Rendered page images
>>

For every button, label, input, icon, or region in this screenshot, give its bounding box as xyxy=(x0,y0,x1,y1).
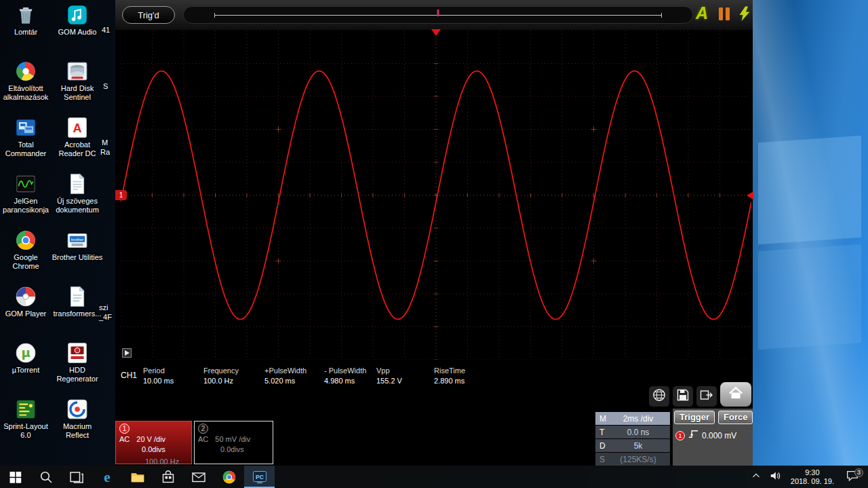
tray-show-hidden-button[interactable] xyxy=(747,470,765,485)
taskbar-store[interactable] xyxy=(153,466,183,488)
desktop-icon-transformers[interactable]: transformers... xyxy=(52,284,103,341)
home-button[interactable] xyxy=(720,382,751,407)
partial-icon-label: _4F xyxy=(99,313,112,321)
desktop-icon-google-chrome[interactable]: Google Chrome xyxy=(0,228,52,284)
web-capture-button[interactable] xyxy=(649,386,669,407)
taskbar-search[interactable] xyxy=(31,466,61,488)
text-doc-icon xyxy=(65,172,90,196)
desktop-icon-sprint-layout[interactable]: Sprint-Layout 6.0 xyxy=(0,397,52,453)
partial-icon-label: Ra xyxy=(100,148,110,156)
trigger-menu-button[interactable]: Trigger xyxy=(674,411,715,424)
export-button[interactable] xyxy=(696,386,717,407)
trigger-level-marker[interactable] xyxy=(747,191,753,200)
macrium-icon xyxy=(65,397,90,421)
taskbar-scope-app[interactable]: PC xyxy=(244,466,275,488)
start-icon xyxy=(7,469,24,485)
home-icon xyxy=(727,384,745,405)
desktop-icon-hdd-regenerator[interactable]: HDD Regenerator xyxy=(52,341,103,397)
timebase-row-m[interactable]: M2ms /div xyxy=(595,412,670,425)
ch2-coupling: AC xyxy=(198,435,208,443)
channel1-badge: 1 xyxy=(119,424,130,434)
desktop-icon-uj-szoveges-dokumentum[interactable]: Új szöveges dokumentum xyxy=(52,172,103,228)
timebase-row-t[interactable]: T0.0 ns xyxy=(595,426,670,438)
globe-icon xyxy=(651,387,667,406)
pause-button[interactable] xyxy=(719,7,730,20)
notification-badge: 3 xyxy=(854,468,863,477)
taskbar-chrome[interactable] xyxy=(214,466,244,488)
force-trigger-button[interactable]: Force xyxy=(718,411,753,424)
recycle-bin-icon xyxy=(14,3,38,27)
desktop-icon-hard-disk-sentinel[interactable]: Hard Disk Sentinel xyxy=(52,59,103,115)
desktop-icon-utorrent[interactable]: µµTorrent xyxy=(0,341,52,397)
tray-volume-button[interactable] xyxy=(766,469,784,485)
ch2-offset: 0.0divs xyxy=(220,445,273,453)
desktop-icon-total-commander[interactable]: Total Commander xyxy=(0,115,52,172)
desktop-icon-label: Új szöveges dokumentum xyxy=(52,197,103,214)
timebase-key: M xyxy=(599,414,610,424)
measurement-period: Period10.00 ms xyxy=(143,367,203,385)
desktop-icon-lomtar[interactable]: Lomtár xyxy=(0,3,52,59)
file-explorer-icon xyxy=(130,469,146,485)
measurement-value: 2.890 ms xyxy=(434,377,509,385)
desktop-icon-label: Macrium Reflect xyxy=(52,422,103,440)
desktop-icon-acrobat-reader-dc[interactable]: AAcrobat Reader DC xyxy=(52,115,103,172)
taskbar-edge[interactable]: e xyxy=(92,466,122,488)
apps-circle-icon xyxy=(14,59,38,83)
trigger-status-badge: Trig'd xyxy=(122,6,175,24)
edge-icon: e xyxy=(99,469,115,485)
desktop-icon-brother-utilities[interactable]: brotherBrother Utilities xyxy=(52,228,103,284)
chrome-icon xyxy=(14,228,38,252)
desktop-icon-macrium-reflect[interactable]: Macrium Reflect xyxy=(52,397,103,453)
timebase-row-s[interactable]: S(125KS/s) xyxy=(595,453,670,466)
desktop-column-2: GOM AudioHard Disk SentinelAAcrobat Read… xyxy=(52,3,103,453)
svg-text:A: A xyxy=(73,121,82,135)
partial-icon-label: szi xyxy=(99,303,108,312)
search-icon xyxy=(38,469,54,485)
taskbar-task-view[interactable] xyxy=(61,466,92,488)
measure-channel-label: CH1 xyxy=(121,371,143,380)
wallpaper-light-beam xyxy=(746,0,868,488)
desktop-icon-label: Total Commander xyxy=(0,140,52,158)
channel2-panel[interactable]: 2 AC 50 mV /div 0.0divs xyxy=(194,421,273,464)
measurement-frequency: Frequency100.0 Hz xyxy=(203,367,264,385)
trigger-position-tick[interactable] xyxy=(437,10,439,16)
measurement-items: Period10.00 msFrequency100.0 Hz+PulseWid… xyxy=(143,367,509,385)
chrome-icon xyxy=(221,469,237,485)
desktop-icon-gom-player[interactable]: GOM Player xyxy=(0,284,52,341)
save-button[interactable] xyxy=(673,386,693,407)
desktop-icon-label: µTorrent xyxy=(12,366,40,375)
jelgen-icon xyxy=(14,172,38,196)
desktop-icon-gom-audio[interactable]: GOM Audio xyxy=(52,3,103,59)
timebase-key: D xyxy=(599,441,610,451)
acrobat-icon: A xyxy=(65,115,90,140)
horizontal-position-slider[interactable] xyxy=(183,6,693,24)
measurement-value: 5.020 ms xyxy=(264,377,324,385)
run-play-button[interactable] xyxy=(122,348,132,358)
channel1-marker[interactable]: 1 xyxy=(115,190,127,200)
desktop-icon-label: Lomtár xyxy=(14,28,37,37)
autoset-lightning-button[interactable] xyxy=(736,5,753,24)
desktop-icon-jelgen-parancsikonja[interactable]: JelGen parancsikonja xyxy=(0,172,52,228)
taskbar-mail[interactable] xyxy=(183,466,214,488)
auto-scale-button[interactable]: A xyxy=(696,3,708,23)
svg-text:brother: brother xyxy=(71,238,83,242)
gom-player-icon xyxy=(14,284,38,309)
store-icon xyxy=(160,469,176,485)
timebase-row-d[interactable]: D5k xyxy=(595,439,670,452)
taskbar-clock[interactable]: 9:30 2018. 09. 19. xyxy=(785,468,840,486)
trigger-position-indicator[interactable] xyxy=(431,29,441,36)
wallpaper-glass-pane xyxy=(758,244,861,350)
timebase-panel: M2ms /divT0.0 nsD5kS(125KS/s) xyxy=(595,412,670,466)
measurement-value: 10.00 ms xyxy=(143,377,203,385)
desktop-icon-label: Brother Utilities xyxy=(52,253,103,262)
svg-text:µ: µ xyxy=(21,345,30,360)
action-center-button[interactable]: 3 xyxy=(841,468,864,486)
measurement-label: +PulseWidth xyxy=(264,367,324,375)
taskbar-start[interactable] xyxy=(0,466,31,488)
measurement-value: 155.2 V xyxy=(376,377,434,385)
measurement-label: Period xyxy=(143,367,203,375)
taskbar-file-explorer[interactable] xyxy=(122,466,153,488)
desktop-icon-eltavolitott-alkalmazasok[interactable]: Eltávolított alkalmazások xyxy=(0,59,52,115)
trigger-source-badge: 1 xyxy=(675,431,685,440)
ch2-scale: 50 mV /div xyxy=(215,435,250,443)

<<

Would you please output each record exactly, leaving the images out?

▸ Solution for this problem:
For every button, label, input, icon, or region in this screenshot, give its bounding box as xyxy=(x0,y0,x1,y1).
tray-show-hidden-button[interactable] xyxy=(747,470,765,485)
taskbar-store[interactable] xyxy=(153,466,183,488)
desktop-icon-transformers[interactable]: transformers... xyxy=(52,284,103,341)
home-button[interactable] xyxy=(720,382,751,407)
partial-icon-label: _4F xyxy=(99,313,112,321)
desktop-icon-google-chrome[interactable]: Google Chrome xyxy=(0,228,52,284)
web-capture-button[interactable] xyxy=(649,386,669,407)
taskbar-search[interactable] xyxy=(31,466,61,488)
text-doc-icon xyxy=(65,172,90,196)
desktop-icon-sprint-layout[interactable]: Sprint-Layout 6.0 xyxy=(0,397,52,453)
partial-icon-label: Ra xyxy=(100,148,110,156)
trigger-menu-button[interactable]: Trigger xyxy=(674,411,715,424)
export-button[interactable] xyxy=(696,386,717,407)
trigger-level-marker[interactable] xyxy=(747,191,753,200)
macrium-icon xyxy=(65,397,90,421)
taskbar-scope-app[interactable]: PC xyxy=(244,466,275,488)
start-icon xyxy=(7,469,24,485)
home-icon xyxy=(727,384,745,405)
desktop-icon-hdd-regenerator[interactable]: HDD Regenerator xyxy=(52,341,103,397)
timebase-row-m[interactable]: M2ms /div xyxy=(595,412,670,425)
ch2-coupling: AC xyxy=(198,435,208,443)
channel1-badge: 1 xyxy=(119,424,130,434)
desktop-icon-uj-szoveges-dokumentum[interactable]: Új szöveges dokumentum xyxy=(52,172,103,228)
timebase-row-t[interactable]: T0.0 ns xyxy=(595,426,670,438)
globe-icon xyxy=(651,387,667,406)
pause-button[interactable] xyxy=(719,7,730,20)
notification-badge: 3 xyxy=(854,468,863,477)
taskbar-chrome[interactable] xyxy=(214,466,244,488)
force-trigger-button[interactable]: Force xyxy=(718,411,753,424)
recycle-bin-icon xyxy=(14,3,38,27)
desktop-icon-hard-disk-sentinel[interactable]: Hard Disk Sentinel xyxy=(52,59,103,115)
desktop-icon-utorrent[interactable]: µµTorrent xyxy=(0,341,52,397)
tray-volume-button[interactable] xyxy=(766,469,784,485)
ch2-offset: 0.0divs xyxy=(220,445,273,453)
desktop-icon-total-commander[interactable]: Total Commander xyxy=(0,115,52,172)
desktop-icon-label: Új szöveges dokumentum xyxy=(52,197,103,214)
timebase-key: M xyxy=(599,414,610,424)
measurement-period: Period10.00 ms xyxy=(143,367,203,385)
desktop-icon-lomtar[interactable]: Lomtár xyxy=(0,3,52,59)
file-explorer-icon xyxy=(130,469,146,485)
measurement-value: 2.890 ms xyxy=(434,377,509,385)
desktop-icon-label: Macrium Reflect xyxy=(52,422,103,440)
desktop-icon-acrobat-reader-dc[interactable]: AAcrobat Reader DC xyxy=(52,115,103,172)
taskbar-edge[interactable]: e xyxy=(92,466,122,488)
apps-circle-icon xyxy=(14,59,38,83)
trigger-status-badge: Trig'd xyxy=(122,6,175,24)
edge-icon: e xyxy=(99,469,115,485)
desktop-icon-brother-utilities[interactable]: brotherBrother Utilities xyxy=(52,228,103,284)
chrome-icon xyxy=(14,228,38,252)
desktop-icon-macrium-reflect[interactable]: Macrium Reflect xyxy=(52,397,103,453)
timebase-row-s[interactable]: S(125KS/s) xyxy=(595,453,670,466)
desktop-column-2: GOM AudioHard Disk SentinelAAcrobat Read… xyxy=(52,3,103,453)
svg-text:A: A xyxy=(73,121,82,135)
partial-icon-label: szi xyxy=(99,303,108,312)
search-icon xyxy=(38,469,54,485)
taskbar-task-view[interactable] xyxy=(61,466,92,488)
measure-channel-label: CH1 xyxy=(121,371,143,380)
wallpaper-light-beam xyxy=(746,0,868,488)
desktop-icon-label: Total Commander xyxy=(0,140,52,158)
channel2-panel[interactable]: 2 AC 50 mV /div 0.0divs xyxy=(194,421,273,464)
measurement-frequency: Frequency100.0 Hz xyxy=(203,367,264,385)
trigger-position-tick[interactable] xyxy=(437,10,439,16)
measurement-items: Period10.00 msFrequency100.0 Hz+PulseWid… xyxy=(143,367,509,385)
chrome-icon xyxy=(221,469,237,485)
desktop-icon-gom-player[interactable]: GOM Player xyxy=(0,284,52,341)
save-button[interactable] xyxy=(673,386,693,407)
desktop-icon-label: µTorrent xyxy=(12,366,40,375)
jelgen-icon xyxy=(14,172,38,196)
desktop-icon-gom-audio[interactable]: GOM Audio xyxy=(52,3,103,59)
timebase-key: D xyxy=(599,441,610,451)
acrobat-icon: A xyxy=(65,115,90,140)
horizontal-position-slider[interactable] xyxy=(183,6,693,24)
measurement-value: 5.020 ms xyxy=(264,377,324,385)
run-play-button[interactable] xyxy=(122,348,132,358)
channel1-marker[interactable]: 1 xyxy=(115,190,127,200)
desktop-icon-label: Lomtár xyxy=(14,28,37,37)
autoset-lightning-button[interactable] xyxy=(736,5,753,24)
desktop-icon-jelgen-parancsikonja[interactable]: JelGen parancsikonja xyxy=(0,172,52,228)
taskbar-mail[interactable] xyxy=(183,466,214,488)
auto-scale-button[interactable]: A xyxy=(696,3,708,23)
svg-text:brother: brother xyxy=(71,238,83,242)
gom-player-icon xyxy=(14,284,38,309)
store-icon xyxy=(160,469,176,485)
timebase-row-d[interactable]: D5k xyxy=(595,439,670,452)
taskbar-clock[interactable]: 9:30 2018. 09. 19. xyxy=(785,468,840,486)
trigger-position-indicator[interactable] xyxy=(431,29,441,36)
wallpaper-glass-pane xyxy=(758,244,861,350)
timebase-panel: M2ms /divT0.0 nsD5kS(125KS/s) xyxy=(595,412,670,466)
measurement-value: 10.00 ms xyxy=(143,377,203,385)
desktop-icon-label: Brother Utilities xyxy=(52,253,103,262)
svg-text:µ: µ xyxy=(21,345,30,360)
action-center-button[interactable]: 3 xyxy=(841,468,864,486)
measurement-label: +PulseWidth xyxy=(264,367,324,375)
taskbar-start[interactable] xyxy=(0,466,31,488)
measurement-value: 155.2 V xyxy=(376,377,434,385)
measurement-label: Period xyxy=(143,367,203,375)
taskbar-file-explorer[interactable] xyxy=(122,466,153,488)
desktop-icon-eltavolitott-alkalmazasok[interactable]: Eltávolított alkalmazások xyxy=(0,59,52,115)
trigger-source-badge: 1 xyxy=(675,431,685,440)
ch2-scale: 50 mV /div xyxy=(215,435,250,443)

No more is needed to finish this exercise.